E o que dizer de STELA FREITAS, uma das nossas damas do TEATRO? STELA (ARMIDA) tem uma pequena participação na peça; na verdade, atua em uma única cena. Isso, porém, não diminui sua importância; muito ao contrário, sua aparição é um acontecimento. Ela rouba, totalmente, a cena, sem se esforçar para isso, levando a plateia a aplaudi-la em cena aberta. Esse feito não se vê todos os dias; é algo só conseguido por quem respira talento por todos os poros.
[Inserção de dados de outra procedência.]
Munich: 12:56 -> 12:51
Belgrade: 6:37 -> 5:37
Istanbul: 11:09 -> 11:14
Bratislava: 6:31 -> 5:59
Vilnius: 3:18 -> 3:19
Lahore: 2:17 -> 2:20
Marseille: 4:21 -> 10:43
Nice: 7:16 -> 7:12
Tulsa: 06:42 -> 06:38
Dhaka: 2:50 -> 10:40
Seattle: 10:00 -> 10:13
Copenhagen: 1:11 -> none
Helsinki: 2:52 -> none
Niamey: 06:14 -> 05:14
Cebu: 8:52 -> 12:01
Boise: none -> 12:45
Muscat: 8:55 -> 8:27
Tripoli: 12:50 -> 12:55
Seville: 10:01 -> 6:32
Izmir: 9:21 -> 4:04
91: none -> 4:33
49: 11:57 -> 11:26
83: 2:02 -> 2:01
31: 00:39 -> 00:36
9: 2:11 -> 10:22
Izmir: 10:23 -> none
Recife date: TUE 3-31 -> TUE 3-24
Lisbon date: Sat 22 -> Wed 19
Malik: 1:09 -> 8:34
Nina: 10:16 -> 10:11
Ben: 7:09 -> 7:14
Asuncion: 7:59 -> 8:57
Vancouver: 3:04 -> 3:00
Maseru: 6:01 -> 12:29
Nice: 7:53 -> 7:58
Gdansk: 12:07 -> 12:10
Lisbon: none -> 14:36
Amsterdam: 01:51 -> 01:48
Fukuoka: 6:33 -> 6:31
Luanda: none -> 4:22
Será, para sempre, lembrada, por tal participação, a despeito de tantos personagens marcantes que representou em sua longa trajetória no TEATRO.
Também dignos de elogios são o cenário, de DORIS ROLLEMBERG; os sóbrios e bem talhados figurinos, de MAURO LEITE, e a ótima iluminação, de TOMÁS RIBAS, o que já se tornou um lugar-comum, quando falo de seus trabalhos.
MARCELO ALONSO NEVES, responsável pela direção musical, para não ficar de fora dos merecidos elogios, preparou uma ótima trilha sonora, com canções originais, especialmente escritas para a peça, as quais sublinham as cenas, com mais propriedade aquelas em que os fatores medo, desconfiança e suspense se fazem presentes.
“ESTES FANTASMAS!” estava fazendo falta, no panorama teatral do Rio de Janeiro, um pouco carente, nos últimos tempos, de boas comédias, bem montadas, com estilo e bom gosto.
Para finalizar, um pouco do pensamento do autor do texto, para reflexão: “Não sei quando minhas comédias morrerão e não me interessa. O que importa é que tenham nascido vivas; porque o TEATRO morre, quando se limita a contar acontecimentos. Somente as consequências desses acontecimentos podem ser narradas em um TEATRO VIVO.” (EDUARDO DE FILIPPO).